SPARE BED AT THE “CROCODILE”
£45.00
Original 9 3/8 inch x 6 1/4 inch Engraving titled THE SPARE BED AT THE “CROCODILE”.
”Four adventurous knights, in the romance of “Croquemitaine”, arrive after dark at a broken-down, ominous-looking inn, with the sign of the “Crocodile”. It is situated in a desolate country, and kept by a murderous scoundrel, half Spaniard and half Moor, named Ali Pepe, who shows one of the knights to what he calls the best bedroom. This proves to be a hideous, rotten chamber, filled with cobwebs, enormous spiders, beetles, snakes, and reptiles – in short, just the kind of room M. Doré has represented with such squalid and ghastly picturesqueness.”
Illustration by Gustave Doré (1832 – 1883). The most popular and successful French book illustrator of the middle of the 19th century. Doré became widely known for his illustrations to such books as Danté’s Inferno (1861), Don Quixote (1862), and the Bible (1866), and he helped to give European currency to the illustrated book of large format. He was so prolific that at one time he employed more than forty wood engravers. His work is characterized by an eclectic mix of Michelangelesque nudes, northern traditions of sublime landscape, and a highly spirited love of the grotesque and bizarre.

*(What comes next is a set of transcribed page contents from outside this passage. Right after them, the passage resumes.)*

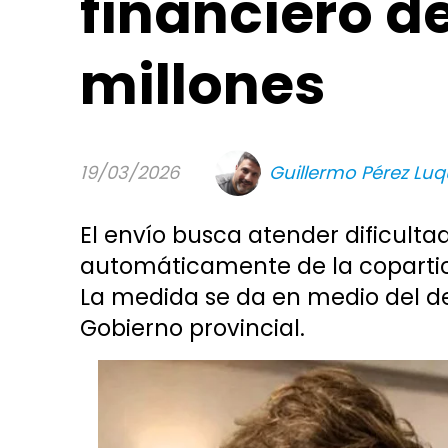
financiero d
millones
19/03/2026
Guillermo Pérez Lu
El envío busca atender dificultad
automáticamente de la copartici
La medida se da en medio del d
Gobierno provincial.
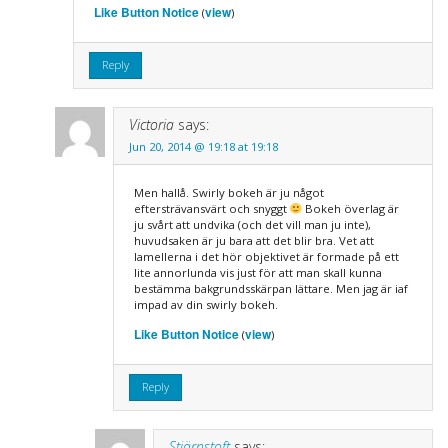
Like Button Notice
view
(
)
Reply
Victoria
says:
Jun 20, 2014 @ 19:18 at 19:18
Men hallå. Swirly bokeh är ju något
eftersträvansvärt och snyggt
Bokeh överlag är
ju svårt att undvika (och det vill man ju inte),
huvudsaken är ju bara att det blir bra. Vet att
lamellerna i det hör objektivet är formade på ett
lite annorlunda vis just för att man skall kunna
bestämma bakgrundsskärpan lättare. Men jag är iaf
impad av din swirly bokeh.
Like Button Notice
view
(
)
Reply
Stjärnstoft
says:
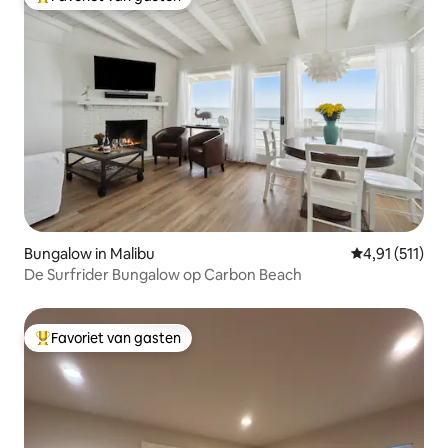
Topfavoriet van gasten
Bungalow in Malibu
Gemiddelde be
4,91 (511)
De Surfrider Bungalow op Carbon Beach
Favoriet van gasten
Topfavoriet van gasten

Engraved by Auguste Trichon (1814 – 1898). A French woodcutter.
Ernest-Louis-Victor-Jules L’Epine , also called Ernest Manuel L’Épine or more simply Ernest L’Épine was a French writer and playwright born in Paris on September 12, 1826 and died in Paris on February 4, 1893.
Illustration from Ernest-Louis-Victor-Jules L’Epine’s “The Days of Chivalry, Or, The Legend of Croquemitaine” published and illustrated by Doré in 1870.
This edition from Cassell’s ‘Doré Gallery’ published in 1885.
Page size 12 1/4 inch x 9 1/8 inch
The engraving is in very good condition. Reverse side blank.